なぜ中川さんが日本ではなくシリコンバレーにベンチャー企業を興すのか。それは,携帯機器の開発には組み込みソフトウエアの開発が必須なのに,組み込みソフトウエア技術者が日本では雇えないからだそうです。正確に言えば,組み込みソフト技術者は大手企業が囲い込んでいる状態で,求人をかけてもほとんど人が集まらないのだとか−−。
ベンチャー企業を生む土壌として重要な要素の1つに,技術者市場の流動性があります。いくら新規なアイデアがあっても,一緒に仕事をしてくれる優秀な技術者を雇えなければベンチャー企業は興せません。「ベンチャー・スピリットといったものは,国柄とは関係ない。隣で成功している人が現れれば自然とわき出るモノ」とは中川氏の弁。
同様の弊害が,日本の会社の中でも起きているようです。三菱電機でLSI設計分野及び情報ソフトウエア分野を担当する主席研究員の清尾克彦氏によれば,社内の中ですら組み込みソフトウエア技術者の部門間の流動性が低く,改善に骨を折っているのだとか。

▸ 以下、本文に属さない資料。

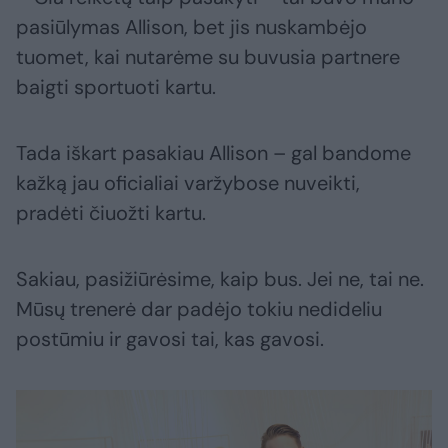
pasiūlymas Allison, bet jis nuskambėjo
tuomet, kai nutarėme su buvusia partnere
baigti sportuoti kartu.
Tada iškart pasakiau Allison – gal bandome
kažką jau oficialiai varžybose nuveikti,
pradėti čiuožti kartu.
Sakiau, pasižiūrėsime, kaip bus. Jei ne, tai ne.
Mūsų trenerė dar padėjo tokiu nedideliu
postūmiu ir gavosi tai, kas gavosi.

ベンチャー・ビジネスが異分野の技術者たちの邂逅から生まれるとすれば,組み込みソフト技術者が1つの部門に囲い込まれているというのは,もったいない話です。まずは,社内の部門間で組み込みソフト技術者の流動性を高めたり,社内ベンチャーを起こしやすくすることで,今までにないユニークな発想の組み込み機器が生まれるかもしれません。
「ものづくり日本の趨勢は,ハードウエアとソフトウエアの摺り合わせができる組み込みソフトウエア技術者が握る」。組み込みシステム開発技術の研究に従事する名古屋大学教授の高田広章氏はそう語っています。そういえば,社内ベンチャーの成功例であるプレイステーションの開発にも同じことが言えそうです。開発の重要な一翼を担ったのは,ゲーム機とは関係ない部門から引っ張りだされ,ゲーム用の3次元映像処理ソフトウエアやリアルタイムOSを開発するに至った組み込みソフト技術者でした。